╭─ EXTRACTED RECORDS

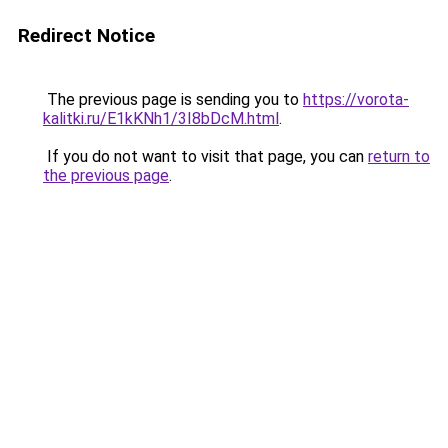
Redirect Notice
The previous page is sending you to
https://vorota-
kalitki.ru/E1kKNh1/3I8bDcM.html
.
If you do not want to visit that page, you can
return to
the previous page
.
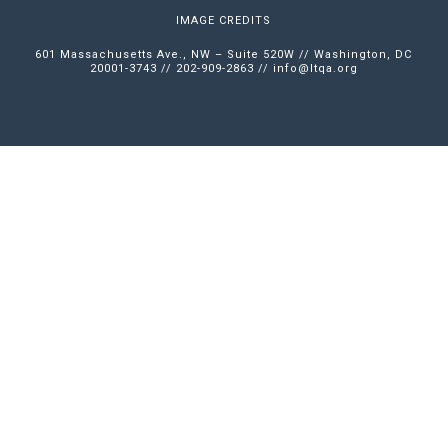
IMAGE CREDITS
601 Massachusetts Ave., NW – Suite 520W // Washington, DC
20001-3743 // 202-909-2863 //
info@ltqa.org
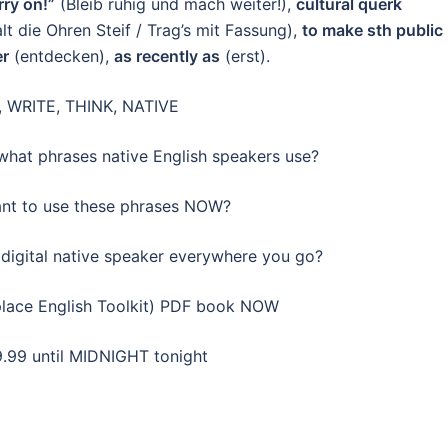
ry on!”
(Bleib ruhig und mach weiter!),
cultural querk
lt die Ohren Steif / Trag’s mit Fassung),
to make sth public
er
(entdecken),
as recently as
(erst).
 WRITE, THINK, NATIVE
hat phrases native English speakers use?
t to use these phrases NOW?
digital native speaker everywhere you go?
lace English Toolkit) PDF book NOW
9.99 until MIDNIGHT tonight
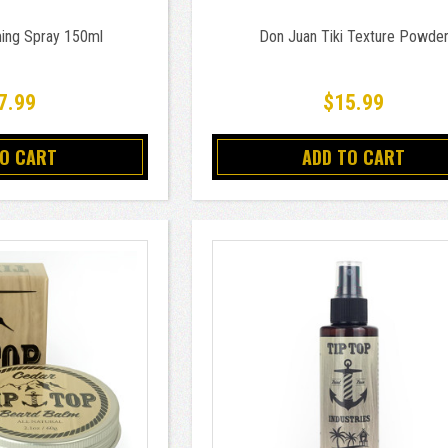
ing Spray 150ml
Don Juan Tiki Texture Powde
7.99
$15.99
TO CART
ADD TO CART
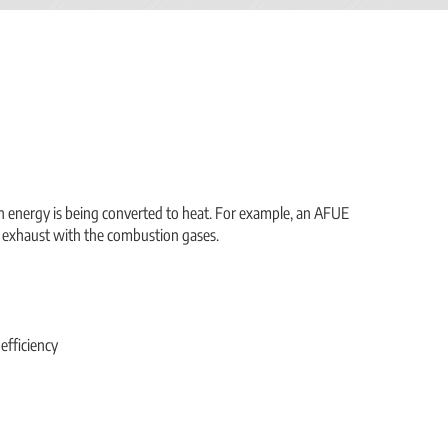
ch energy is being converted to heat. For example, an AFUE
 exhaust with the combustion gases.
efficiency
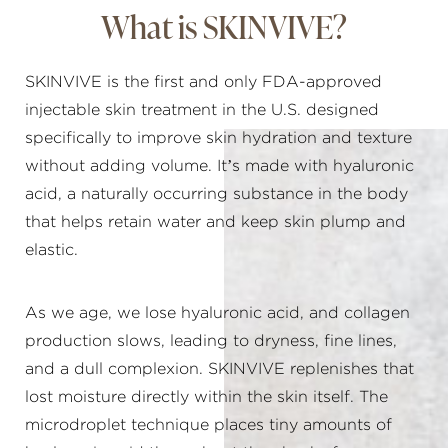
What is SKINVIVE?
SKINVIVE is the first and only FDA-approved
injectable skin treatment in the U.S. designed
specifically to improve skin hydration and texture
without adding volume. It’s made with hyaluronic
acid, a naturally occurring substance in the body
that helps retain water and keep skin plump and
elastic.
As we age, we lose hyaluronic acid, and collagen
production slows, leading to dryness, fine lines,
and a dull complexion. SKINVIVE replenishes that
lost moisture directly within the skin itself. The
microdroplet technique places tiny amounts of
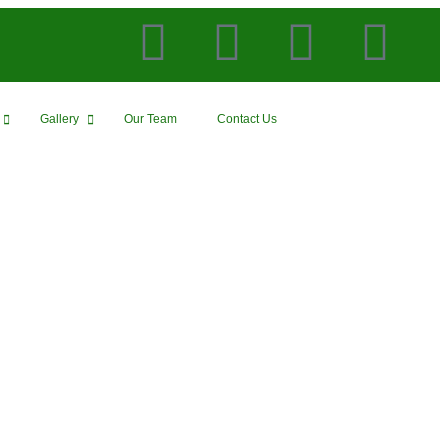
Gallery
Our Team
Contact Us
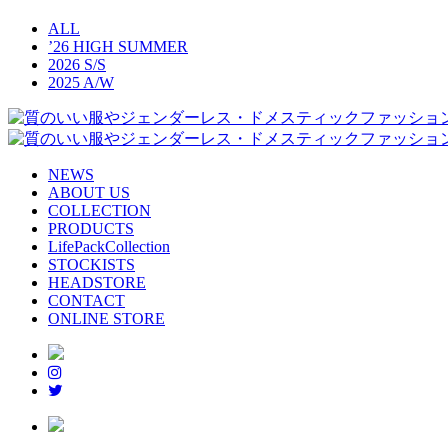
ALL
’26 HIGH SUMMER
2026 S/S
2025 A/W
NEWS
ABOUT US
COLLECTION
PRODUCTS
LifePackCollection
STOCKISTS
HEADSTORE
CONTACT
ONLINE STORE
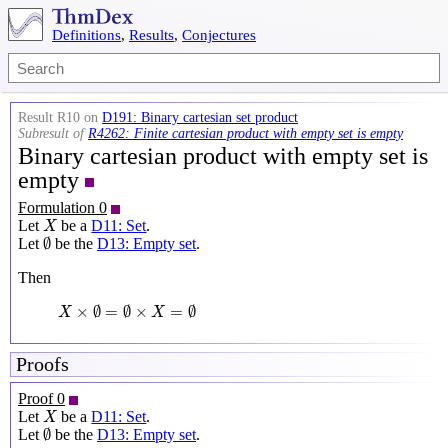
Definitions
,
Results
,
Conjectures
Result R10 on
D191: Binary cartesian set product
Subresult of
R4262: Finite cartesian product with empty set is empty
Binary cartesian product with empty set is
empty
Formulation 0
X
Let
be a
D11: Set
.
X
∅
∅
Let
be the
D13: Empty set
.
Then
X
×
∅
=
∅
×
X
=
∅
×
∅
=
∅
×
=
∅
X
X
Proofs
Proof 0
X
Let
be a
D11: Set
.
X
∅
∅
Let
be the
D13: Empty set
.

╰─
╭─ EXTRACTED RECORDS

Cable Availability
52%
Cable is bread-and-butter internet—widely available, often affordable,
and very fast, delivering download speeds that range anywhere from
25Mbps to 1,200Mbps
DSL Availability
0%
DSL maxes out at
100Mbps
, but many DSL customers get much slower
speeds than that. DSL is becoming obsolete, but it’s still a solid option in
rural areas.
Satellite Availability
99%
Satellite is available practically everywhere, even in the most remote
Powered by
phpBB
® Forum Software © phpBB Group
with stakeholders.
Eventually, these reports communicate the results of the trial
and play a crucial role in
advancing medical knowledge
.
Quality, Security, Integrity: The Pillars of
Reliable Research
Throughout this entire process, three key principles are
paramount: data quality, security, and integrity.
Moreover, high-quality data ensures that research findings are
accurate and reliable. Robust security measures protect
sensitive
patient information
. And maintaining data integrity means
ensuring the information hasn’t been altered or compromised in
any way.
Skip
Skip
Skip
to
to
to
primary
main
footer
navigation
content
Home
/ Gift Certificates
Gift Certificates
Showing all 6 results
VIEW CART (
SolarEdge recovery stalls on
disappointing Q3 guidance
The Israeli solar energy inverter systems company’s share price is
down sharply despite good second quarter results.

╰─

EXERCISE INSTRUCTIONS
Show all lines from the listing above in which "English" appears.

WRITTEN ANSWER
hat phrases native English speakers use?
lace English Toolkit) PDF book NOW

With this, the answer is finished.